Have you ever heard about Time Machine in Mac OS X? It’s a powerful feature that stores the copies of a file to help you easily restore that file to different times. For Windows 7 users, there is a similar feature called “Shadow copy,” but it doesn’t help much. Fortunately, Windows 8 has “File History” that works pretty much like Time Machine. Once File History has been turned on, it will save all of your libraries, desktop, contacts, favorites and SkyDrive to a removable storage such as a USB flash drive, a SD card or an outside hard drive. In this article, I will show you how to set up and use File History.


By default, File History is turned off; you need a removable storage to enable this feature. After plugging your storage in, you should open File History by pressing Windows + W hotkey (on tablet, swiping from the right edge, choosing Search then selecting Settings in the right panel) then entering “file history” (without the quotes) in the box. In the result list on the left side, you have to choose “File History.”


Once File History has opened, you can see your removable storage appears in the main page. If you want to choose another storage or a network location, you should click/tap “Select drive” in the left panel.

After that, you may want to click “Turn on” button to turn on File History. For the first time, it has to copy all of your files to your removable storage.



File History does not copy everything in your computer to the storage, it just make copies of files in libraries, desktop, contacts, favorites and SkyDrive. However, you can exclude folders from copying to your storage. To do this, in the File History window, you should click/tap “Exclude folders” in the left panel. Then you have to click button “Add” a folder or a library to excluded list. When you are done, just simple click “Save changes” button to apply your list.

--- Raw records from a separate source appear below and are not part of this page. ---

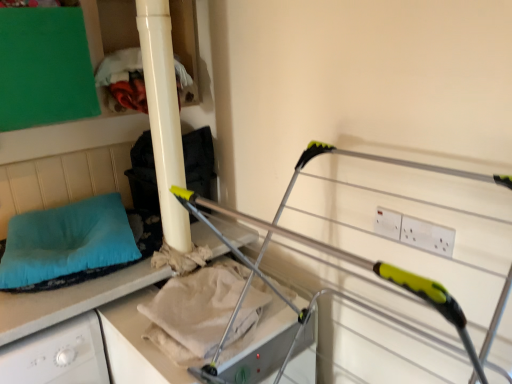 Question: Considering the relative sizes of beige cotton sheet at center and matte white pillar at upper left in the image provided, is beige cotton sheet at center smaller than matte white pillar at upper left?

Choices:
 (A) yes
 (B) no

Answer: (A)

Question: Is beige cotton sheet at center located outside matte white pillar at upper left?

Choices:
 (A) yes
 (B) no

Answer: (A)

Question: Considering the relative positions of beige cotton sheet at center and matte white pillar at upper left in the image provided, is beige cotton sheet at center in front of matte white pillar at upper left?

Choices:
 (A) no
 (B) yes

Answer: (B)

Question: Can you confirm if beige cotton sheet at center is bigger than matte white pillar at upper left?

Choices:
 (A) yes
 (B) no

Answer: (B)

Question: From a real-world perspective, does beige cotton sheet at center stand above matte white pillar at upper left?

Choices:
 (A) no
 (B) yes

Answer: (A)

Question: Considering the relative sizes of beige cotton sheet at center and matte white pillar at upper left in the image provided, is beige cotton sheet at center taller than matte white pillar at upper left?

Choices:
 (A) no
 (B) yes

Answer: (A)

Question: Can you confirm if metallic silver drying rack at center is bigger than teal fabric pillow at left?

Choices:
 (A) yes
 (B) no

Answer: (A)

Question: Is metallic silver drying rack at center at the right side of teal fabric pillow at left?

Choices:
 (A) no
 (B) yes

Answer: (B)

Question: Does metallic silver drying rack at center lie behind teal fabric pillow at left?

Choices:
 (A) yes
 (B) no

Answer: (B)

Question: Are metallic silver drying rack at center and teal fabric pillow at left far apart?

Choices:
 (A) yes
 (B) no

Answer: (B)

Question: Does metallic silver drying rack at center have a lesser height compared to teal fabric pillow at left?

Choices:
 (A) no
 (B) yes

Answer: (A)

Question: Is metallic silver drying rack at center oriented away from teal fabric pillow at left?

Choices:
 (A) yes
 (B) no

Answer: (B)

Question: From the image's perspective, is teal fabric pillow at left under metallic silver drying rack at center?

Choices:
 (A) yes
 (B) no

Answer: (B) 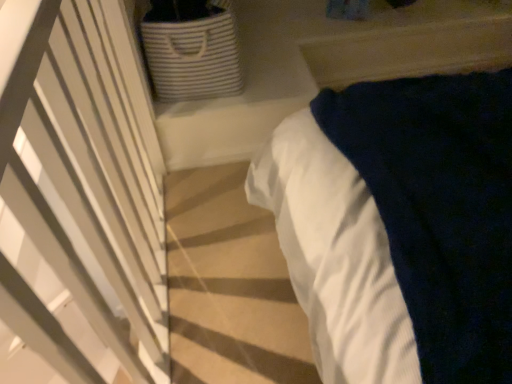 Locate an element on the screen. white fabric bed at upper right is located at coordinates pos(399,227).

Image resolution: width=512 pixels, height=384 pixels. Describe the element at coordinates (399, 227) in the screenshot. I see `white fabric bed at upper right` at that location.

In order to face white fabric bed at upper right, should I rotate leftwards or rightwards?

Turn right by 8.697 degrees to look at white fabric bed at upper right.

At what (x,y) coordinates should I click in order to perform the action: click on white fabric bed at upper right. Please return your answer as a coordinate pair (x, y). The image size is (512, 384). Looking at the image, I should click on (399, 227). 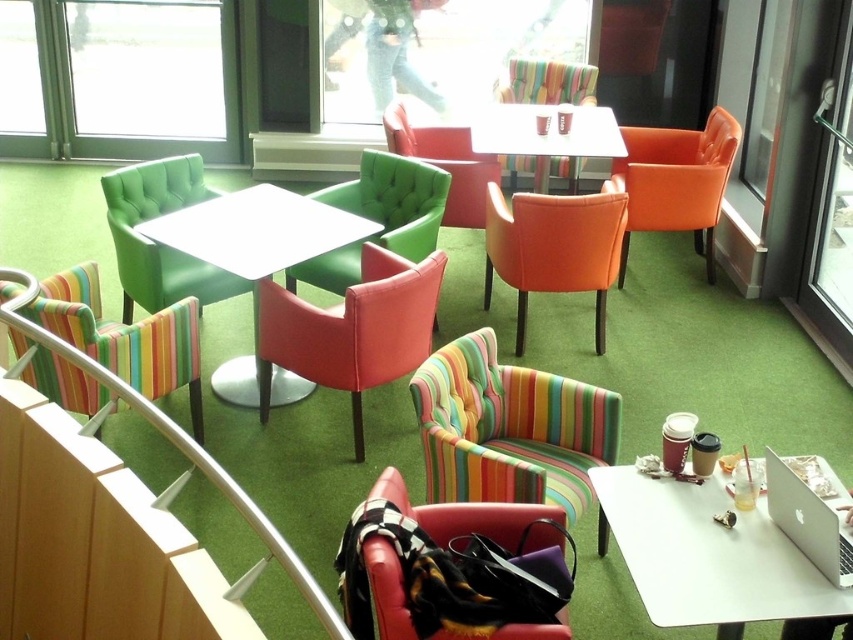 Is matte white table at center smaller than matte black armchair at lower center?

No.

Which is behind, point (329, 205) or point (561, 628)?

The point (329, 205) is behind.

Who is more distant from viewer, (x=221, y=256) or (x=492, y=531)?

Positioned behind is point (x=221, y=256).

This screenshot has width=853, height=640. What are the coordinates of `matte white table at center` in the screenshot? It's located at (257, 230).

Is multicolored striped armchair at lower left smaller than matte orange chair at center?

Correct, multicolored striped armchair at lower left occupies less space than matte orange chair at center.

Does point (74, 342) come behind point (556, 291)?

No, it is not.

Locate an element on the screen. The width and height of the screenshot is (853, 640). multicolored striped armchair at lower left is located at coordinates (125, 337).

Between matte orange chair at center and matte black armchair at lower center, which one appears on the right side from the viewer's perspective?

From the viewer's perspective, matte orange chair at center appears more on the right side.

Is matte orange chair at center positioned at the back of matte black armchair at lower center?

That is True.

Which is behind, point (610, 180) or point (399, 602)?

Point (610, 180)

The height and width of the screenshot is (640, 853). Find the location of `matte orange chair at center`. matte orange chair at center is located at coordinates (554, 248). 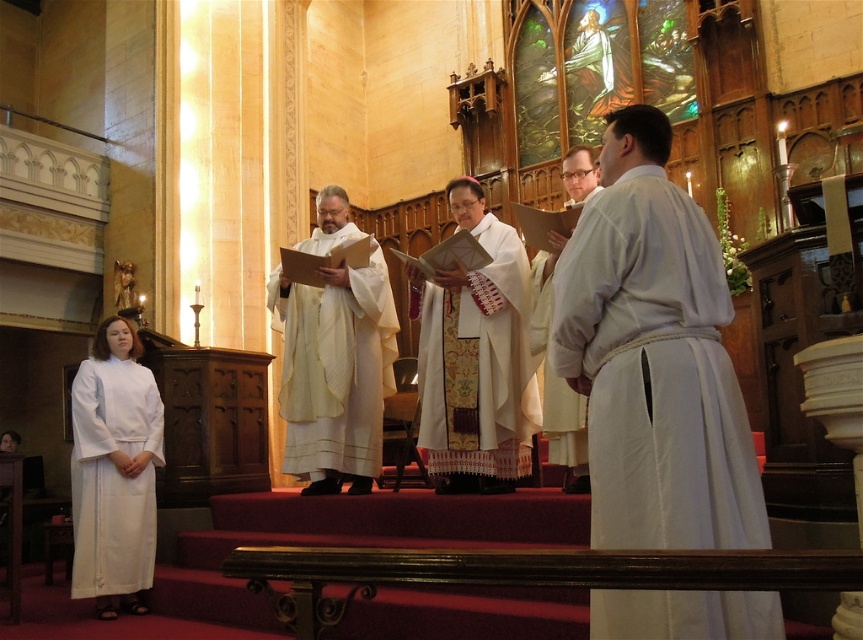 Question: Which point appears farthest from the camera in this image?

Choices:
 (A) (564, 420)
 (B) (524, 392)
 (C) (704, 442)

Answer: (B)

Question: Can you confirm if white satin robe at center is positioned above white clothed man at center?

Choices:
 (A) yes
 (B) no

Answer: (A)

Question: Which of the following is the closest to the observer?

Choices:
 (A) white clothed man at center
 (B) white matte robe at center

Answer: (B)

Question: Is white textured fabric at center above white clothed man at center?

Choices:
 (A) no
 (B) yes

Answer: (B)

Question: Can you confirm if white matte/soft fabric at left is smaller than white clothed man at center?

Choices:
 (A) no
 (B) yes

Answer: (A)

Question: Which object is farther from the camera taking this photo?

Choices:
 (A) white clothed man at center
 (B) white satin robe at center
 (C) white textured fabric at center
 (D) white matte/soft fabric at left

Answer: (B) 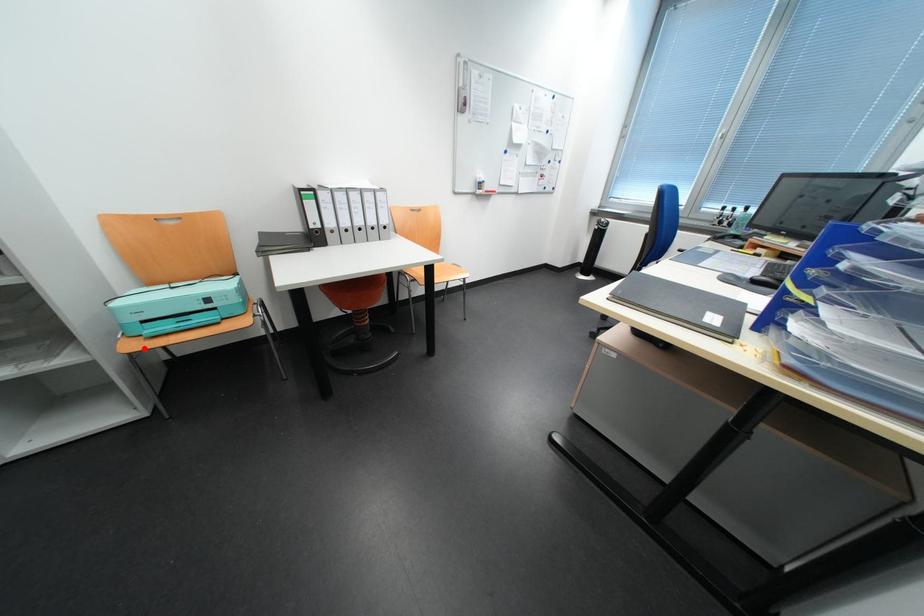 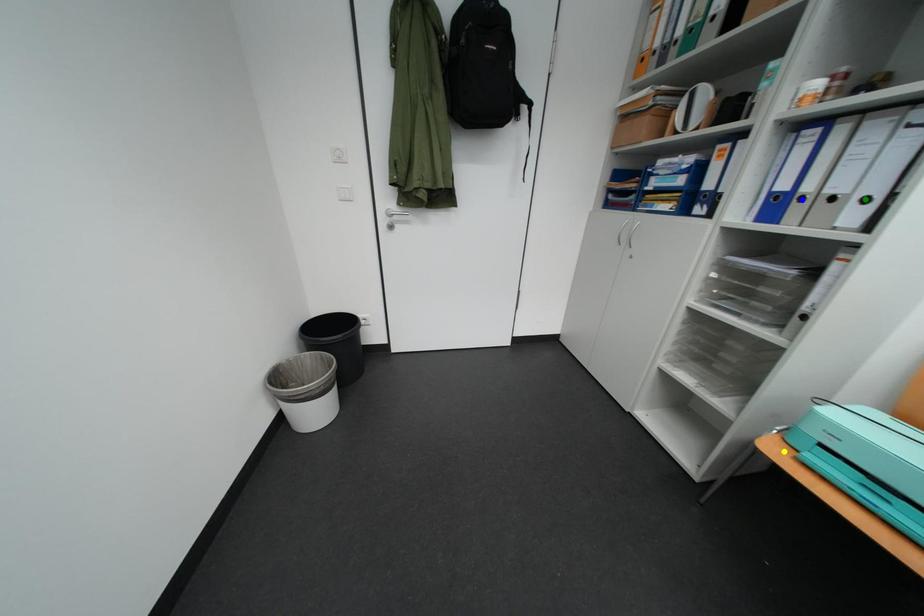 Question: I am providing you with two images of the same scene from different viewpoints. A red point is marked on the first image. You are given multiple points on the second image. In image 2, which mark is for the same physical point as the one in image 1?

Choices:
 (A) blue point
 (B) yellow point
 (C) green point

Answer: (B) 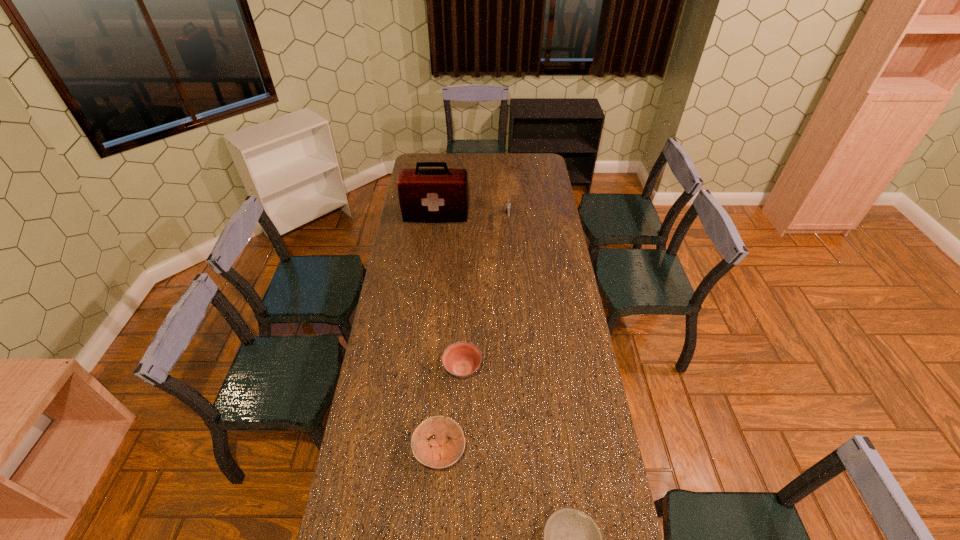 Image resolution: width=960 pixels, height=540 pixels. I want to click on blank area at the far edge, so click(x=521, y=161).

In the image, there is a desktop. Identify the location of vacant space at the left edge. This screenshot has height=540, width=960. (370, 432).

Locate an element on the screen. Image resolution: width=960 pixels, height=540 pixels. free spot at the right edge of the desktop is located at coordinates (533, 176).

In the image, there is a desktop. Where is `vacant space at the far left corner`? vacant space at the far left corner is located at coordinates (422, 158).

What are the coordinates of `empty space that is in between the second tallest object and the second farthest bowl` in the screenshot? It's located at (473, 336).

The height and width of the screenshot is (540, 960). I want to click on unoccupied position between the first aid kit and the second farthest bowl, so click(x=438, y=334).

At what (x,y) coordinates should I click in order to perform the action: click on empty space between the third nearest object and the fourth shortest object. Please return your answer as a coordinate pair (x, y). This screenshot has width=960, height=540. Looking at the image, I should click on (485, 295).

The image size is (960, 540). What are the coordinates of `free area in between the second nearest object and the third farthest object` in the screenshot? It's located at (451, 411).

This screenshot has width=960, height=540. I want to click on unoccupied area between the farthest bowl and the tallest object, so click(x=449, y=294).

Where is `vacant area that lies between the farthest bowl and the gun`? The width and height of the screenshot is (960, 540). vacant area that lies between the farthest bowl and the gun is located at coordinates click(485, 295). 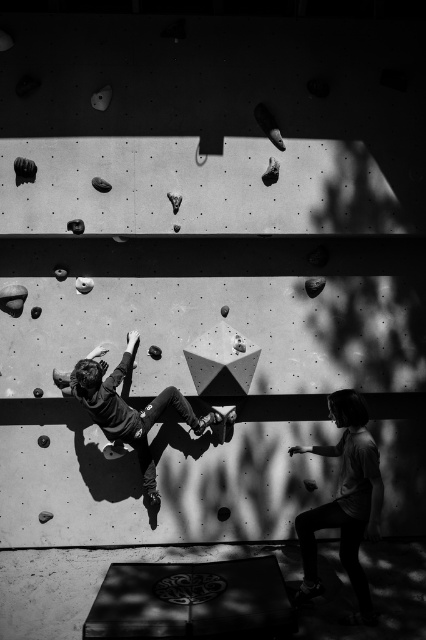 Is point (370, 534) farther from viewer compared to point (83, 364)?

No, it is not.

Does light gray cotton shirt at lower right have a greater height compared to smooth gray climbing hold at center?

Indeed, light gray cotton shirt at lower right has a greater height compared to smooth gray climbing hold at center.

Between point (363, 429) and point (89, 381), which one is positioned behind?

Advanced settings is where you can set up the period between copies or how long copies can be saved. To set up advanced settings, you have to choose “Advanced settings” in the left panel of File History window. In this new page, you can change many things I have mentioned. However, you should know that the smaller of the period between copies or the longer copies last, the more disk space you need. Therefore, you should set up settings that appropriate your storage.



After you done with those settings, you won’t have to see them again because you can use File History directly in File Explorer. If you want to restore a file to a different time’s version, you just navigate to that file, select it, and in the Home tab of the File Explorer’s menu, you should click “History” button.


There will be a File History window that shows all of saved versions of the file. One interesting thing is that it allows you to see content of some common file types, such as text file (.txt).

To browse across the versions, you should click left and right arrow button. When you decide which version you want to restore, you have to click the center big green button. After that, File History will copy that version to replace your file. Then you are done.



Finally, in some way, Windows user now can throw away the fear of losing personal files. Enjoy!